Audrey Hepburn sat singing on a vegetable cart, a bouquet of celery in her arms. I turned again to Nonna who was now munching on the aging panettone. She was wearing the same clothes she’d worn the past three days, now with an additional coffee stain on the collar. Normally I would have had a go at her about it; but looking at her sitting there, something stopped me. She was the quietest I had seen her in months. Her good days were quickly growing scarce and it was hard to remember when the last one had been. Her hand shook as the cake crumbled between her fingers and mouth, falling onto her blouse and skirt. I suddenly thought of the lemon tree in the back yard.

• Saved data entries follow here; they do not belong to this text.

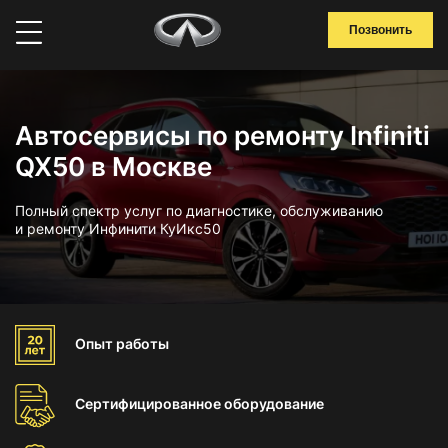
Позвонить
Автосервисы по ремонту Infiniti
QX50 в Москве
Полный спектр услуг по диагностике, обслуживанию
и ремонту Инфинити КуИкс50
Опыт
работы
Сертифицированное
оборудование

Ti ricordi l’albero di limoni?’

Come?’

‘The lemon tree.’

She looked at me.

Che dici?’

‘Never mind.’ She returned to her coffee, her eyes fixed on the screen. I took in her crooked fingers, swimming under the weight of her sagging skin. Her gold band hung limply round her wedding finger. She’d lost weight again. She always forgot to eat if no one was home. She’d just sit there, shrinking away beneath her own skin. I tried not to think about this as I sat by her, watching Audrey Hepburn graciously transform from a cockney flower girl into a grand duchess.

Beatrice?’

I looked at her. She placed one of her trembling hands on my arm.

‘Where is-a your mother?’

Mum finally came home from work, slumping her satchel and laptop bag onto the table. She was in a bad mood. I came into the kitchen, just as she started storming about, fussing over dinner.

‘I asked you to thaw the chicken.’

‘No you didn’t.’

‘Check your phone.’

One missed call.

‘Mum, you know I don’t check voicemail.’

‘Well you need to.’

She pulled the freezer drawer open and began to dig for the meat.

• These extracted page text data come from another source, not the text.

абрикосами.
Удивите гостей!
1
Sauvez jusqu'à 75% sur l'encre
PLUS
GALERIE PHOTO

‘Did Dad start on the tree?’

I remembered watching him scratching that thick ring through the grass.

‘Yes.’

‘Good, I’ve got someone coming for it tomorrow.’

I looked at her, bewildered. ‘Tomorrow?’

She pulled out the meat and slammed the drawer closed.

‘So soon.’

‘Well it’s just standing there, taking up space.’ She looked up, finally seeing my face. ‘I thought you hated it.’

I didn’t answer.

She came to the sink, dropping in the meat and turning on the tap. She rubbed her fingers under the stream and began to prod its icy surface.

‘It feels weird, getting rid of it.’

‘Of what?’

‘The tree.’

‘Well it’s dead.’ She turned off the tap. ‘You want a dead tree just standing in the backyard?’

‘No.’

‘Well?’

Again I said nothing.

Mum looked down at the meat. It was still frozen. She picked it up and began to whack it against the sink.

The workers came, just as she said. They came out of a truck, which was branded with a giant logo of a luscious tree in a neat circle. They all wore the same yellow polo—the image of the tree stitched clumsily on the left breast.

I watched them as they unearthed the tree. Its branches shook and I had a vivid image of how many lemons it had dropped in its lifetime. Perfectly good lemons that we had never even bothered to pick up. The men worked around the tree until they’d forged a moat. I looked into it, seeing for the first time the tree’s thick roots, naked of soil. I turned around, not wanting to watch anymore.

I walked back to the house, trying to block out the sound. The thwack of shovels against the rock hard earth.